By Sarah Hayes
Onlookers watched as the historic Salem Red Barn, also known as the “Greenbrier Billy Davis Barn” was torn down April 13.
City officials announced over a year ago that the Red Barn within the city park would be torn down to make room for updates and additions. Since that time, as stated by Salem resident and former city council member, Annette Grimmette Gibson, “It has been a hot topic.”
Children attended summer camps at the Red Barn. Weddings and birthday parties, Easter Egg hunts, and dance classes were held there. The “Greenbrier Billy Davis Barn,” named for a Revolutionary War veteran, has been part of Salem’s history since 1899 when it first served as a barn for the Salem Industrial Home for Girls to use for gardening.
Gibson played a role in starting the nonprofit organization, ACTS, Actions of Compassion Transforming Salem, about three years ago. ACTS started by feeding the homeless but has since expanded to include beautification projects throughout Salem.

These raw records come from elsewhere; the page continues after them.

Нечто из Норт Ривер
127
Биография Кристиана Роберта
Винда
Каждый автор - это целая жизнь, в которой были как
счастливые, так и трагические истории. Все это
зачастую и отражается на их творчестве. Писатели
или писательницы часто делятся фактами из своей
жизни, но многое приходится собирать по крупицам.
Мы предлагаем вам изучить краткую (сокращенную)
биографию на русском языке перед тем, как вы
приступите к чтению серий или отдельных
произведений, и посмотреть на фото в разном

Gibson said she approached City Council requesting they consider allowing ACTS to take over the updates and upkeep of the Red Barn. She proposed ACTS would write grants to fund the project, along with soliciting monetary donations and hosting volunteer work parties. According to Gibson, City Council denied this request.
Salem City Manager Ronnie Davis did not return phone calls.
But he previously said the city planned to build restrooms and picnic pavilions.
“We’re hoping for peewee football fields and soccer fields, and we’re making all that area more ball fields and spreading a few little parks through our town,” he previously said.
While the barn was vandalized over time, some residents like Geoffrey Steele felt the barn was still salvageable. Steele, who said he started a petition that received over 1,300 signatures, also said he asked about the barn during the April 12 Council meeting but was told it would be discussed in executive session.
The barn was torn down the following day.